Still, Bane learns something far more important than a pasta recipe, and he realizes that even his huge, bumbling hands can create something as delicate as pasta. It is gratifying for him to taste something he made with his own hands. Sure, when Bane returns home, Nora rejects his advances, and Bane is too dense to notice, but we'd like to think that Bane has at least discovered some newfound confidence following his trip.

Ivy discovers the best way to make a difference

For the entire season, Ivy has been trying to reform the Legion of Doom, but she never seems to get anywhere. Lex has been sabotaging Ivy at every turn, using her as a puppet CEO while he secretly runs things from the moon. Whenever Ivy finally does beat him, it's only after she undergoes the humiliation of sucking up to the board members, and even then she just gets lucky. If the wife of a dead board member hadn't sympathized with her, Ivy might not have succeeded.

Even after Ivy ousts Lex and replaces him with more women like her, nothing has changed. Nobody cares about her ideas for socially conscious evil, and all the ladies from EWBC want to carry on with business as usual. Worst of all, Ivy knows that she too is guilty of perpetuating this system. When the Natural Disasters came to her with their ideas, Ivy insisted she had no time to listen to them, even though she was once an up-and-coming supervillain like them. "I didn't build anything," Ivy tells Harley in the season finale, "I was just part of the problem."

In the end, Ivy decides she doesn't need to be CEO to make a difference. Instead, she seizes control of Lex's doomsday machine the old-fashioned way — by stealing it. From there, Ivy uses it to destroy a bunch of corrupt corporations, including those that belong to the Legion of Doom members who dismissed her. For Ivy, this is enough.

What the end of Harley Quinn Season 4 could mean for the franchise

The ending of "Harley Quinn" Season 4 gives us a pretty good idea of where the franchise is going. So far Warner Bros. hasn't officially greenlit Season 5, but it seems likely they will. In fact, the showrunners must feel pretty confident about a renewal, because the finale of Season 4 includes some setup for future seasons.

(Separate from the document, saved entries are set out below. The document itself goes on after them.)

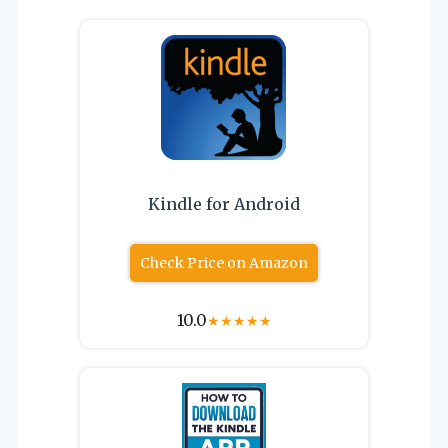
Kindle for Android
Check Price on Amazon
10.0
★
★
★
★
★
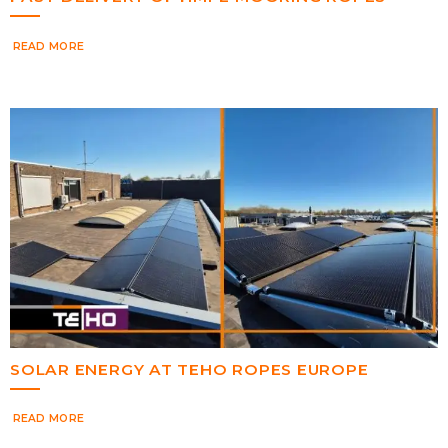
READ MORE
SOLAR ENERGY AT TEHO ROPES EUROPE
READ MORE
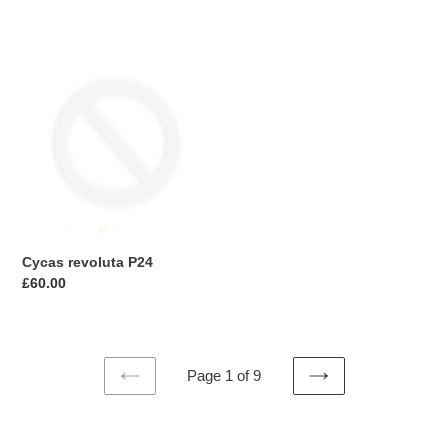
price
Cycas
revoluta
P24
Cycas revoluta P24
Regular
£60.00
price
Page 1 of 9
PREVIOUS
NEXT
PAGE
PAGE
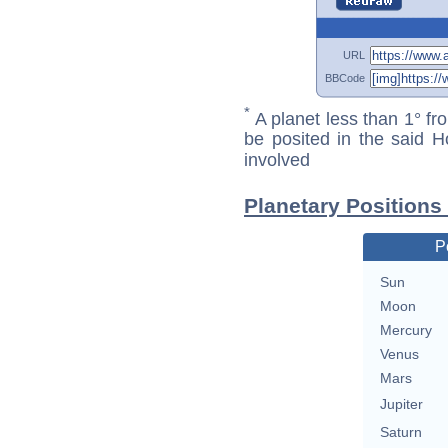
URL
BBCode
*
A planet less than 1° fr
be posited in the said 
involved
Planetary Positions
P
Sun
Moon
Mercury
Venus
Mars
Jupiter
Saturn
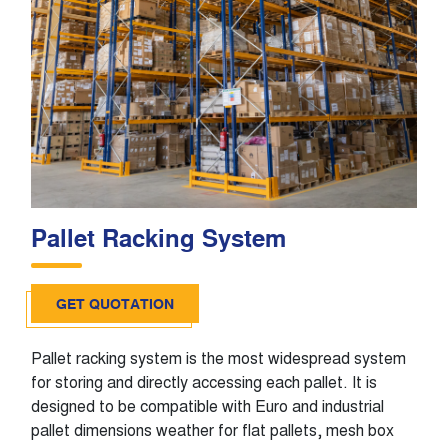
Pallet Racking System
GET QUOTATION
Pallet racking system is the most widespread system
for storing and directly accessing each pallet. It is
designed to be compatible with Euro and industrial
pallet dimensions weather for flat pallets, mesh box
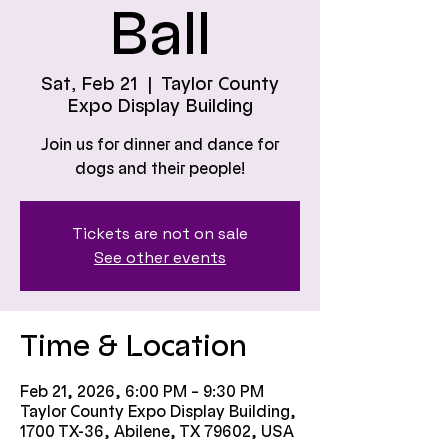
Ball
Sat, Feb 21
  |  
Taylor County
Expo Display Building
Join us for dinner and dance for
dogs and their people!
Tickets are not on sale
See other events
Time & Location
Feb 21, 2026, 6:00 PM – 9:30 PM
Taylor County Expo Display Building,
1700 TX-36, Abilene, TX 79602, USA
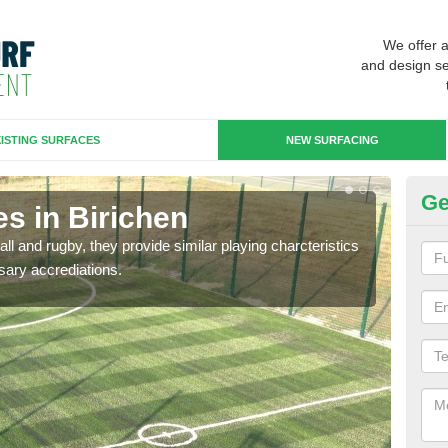
We offer 
and design se
ISTING SURFACES
NEW SURFACING
Ge
s in Birichen
3G
ll and rugby, they provide similar playing charcteristics
3G st
sary accrediations.
playi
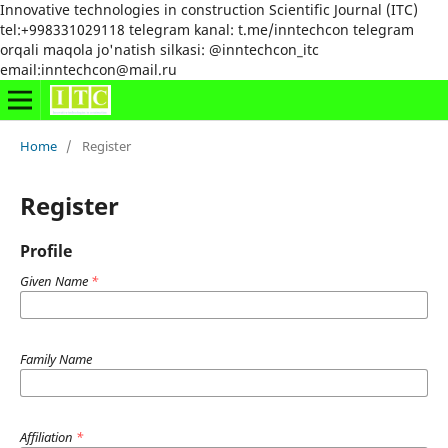
Innovative technologies in construction Scientific Journal (ITC)
tel:+998331029118 telegram kanal: t.me/inntechcon telegram
orqali maqola jo'natish silkasi: @inntechcon_itc
email:inntechcon@mail.ru
Home
/
Register
Register
Profile
Given Name
*
Family Name
Affiliation
*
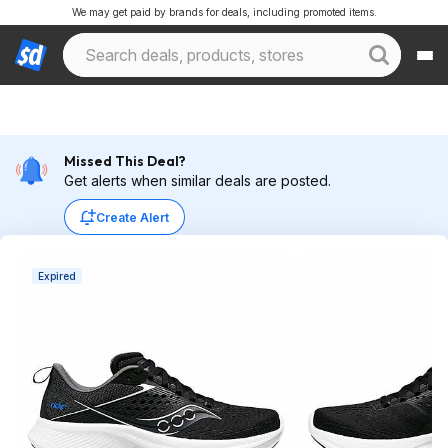
We may get paid by brands for deals, including promoted items.
Missed This Deal?
Get alerts when similar deals are posted.
Create Alert
Expired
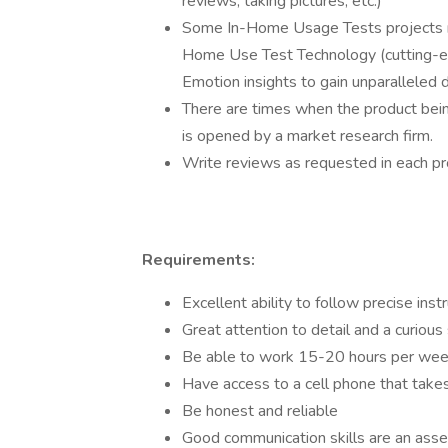
reviews, taking pictures, etc.)
Some In-Home Usage Tests projects ma
Home Use Test Technology (cutting-e
Emotion insights to gain unparalleled
There are times when the product bein
is opened by a market research firm.
Write reviews as requested in each p
Requirements:
Excellent ability to follow precise inst
Great attention to detail and a curious 
Be able to work 15-20 hours per week
Have access to a cell phone that takes
Be honest and reliable
Good communication skills are an asse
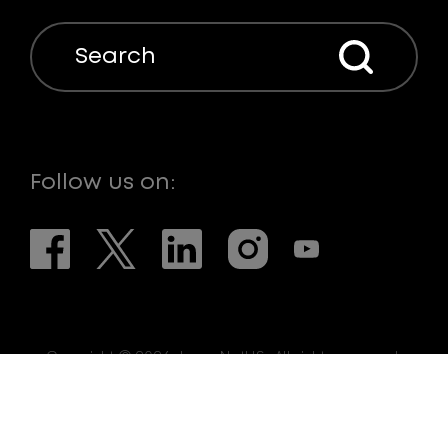
Search
Follow us on:
Copyright © 2026. LaserNetUS. All rights reserved.
Web Design:
eDesign Interactive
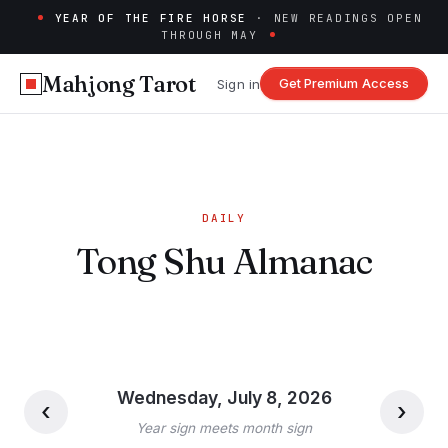
YEAR OF THE FIRE HORSE
· NEW READINGS OPEN
THROUGH MAY
Mahjong Tarot
Get Premium Access
Sign in
DAILY
Tong Shu Almanac
Wednesday, July 8, 2026
‹
›
Year sign meets month sign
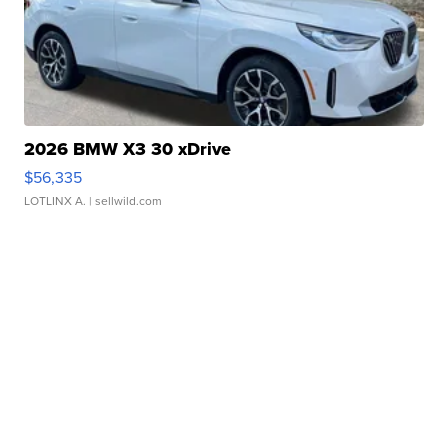
2026 BMW X3 30 xDrive
$56,335
LOTLINX A.
| sellwild.com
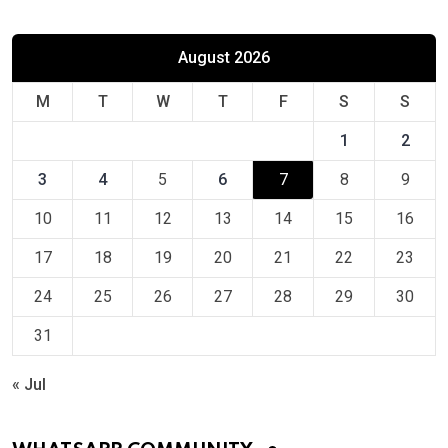
August 2026
M
T
W
T
F
S
S
1
2
3
4
5
6
7
8
9
10
11
12
13
14
15
16
17
18
19
20
21
22
23
24
25
26
27
28
29
30
31
« Jul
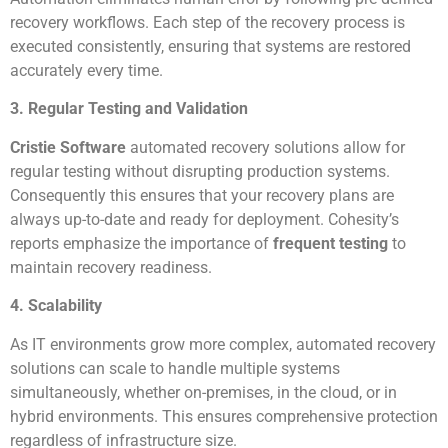
recovery workflows. Each step of the recovery process is
executed consistently, ensuring that systems are restored
accurately every time.
3. Regular Testing and Validation
Cristie Software
automated recovery solutions allow for
regular testing without disrupting production systems.
Consequently this ensures that your recovery plans are
always up-to-date and ready for deployment. Cohesity’s
reports emphasize the importance of
frequent testing
to
maintain recovery readiness.
4. Scalability
As IT environments grow more complex, automated recovery
solutions can scale to handle multiple systems
simultaneously, whether on-premises, in the cloud, or in
hybrid environments. This ensures comprehensive protection
regardless of infrastructure size.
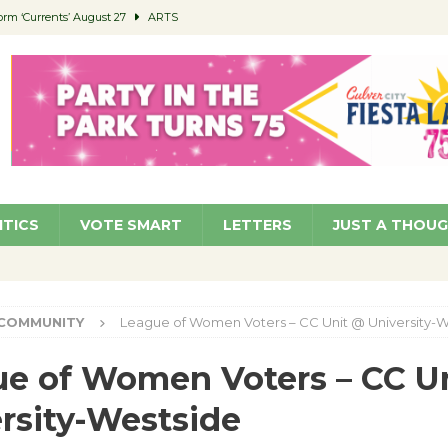
orm ‘Currents’ August 27
ARTS
 Parking Fines
NEWS
Ruiz – Surviving the Cuban Revolution
COMMUNITY
ed to Permit Food Trucks at Parks
NEWS
roject Homekey Residents Reflect on Safety, Stability
COMMUNITY
ITICS
VOTE SMART
LETTERS
JUST A THOU
COMMUNITY
League of Women Voters – CC Unit @ University-W
e of Women Voters – CC U
rsity-Westside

This is not the first time a season finale in this series teased potential plotlines for the next one, but it may be the first time that they've included the setup for (presumably) the main villain in the next season. In the final episode, we see Talia al Ghul resurrecting Nightwing for some kind of evil purpose. Talia still seems to have Robin (Jacob Tremblay) wrapped around her finger, though that may change once Robin sees Nightwing as nothing but a brain-dead zombie. On the hero side of things, the next season will clearly follow Harley, Ivy, Batgirl, and Catwoman (Sanaa Lathan). This team of not-quite-heroes, not-quite-villains will be known as the Gotham City Sirens, a team-up featured in the DC Comics.

Since Ivy destroyed the Legion of Doom at the end of Season 4, that means series regulars like King Shark and Bane will be out of a job. Plus, Harley still hasn't admitted to Batgirl that she's the one who killed Nightwing, so this skeleton in her closet will inevitably come rattling in Season 5.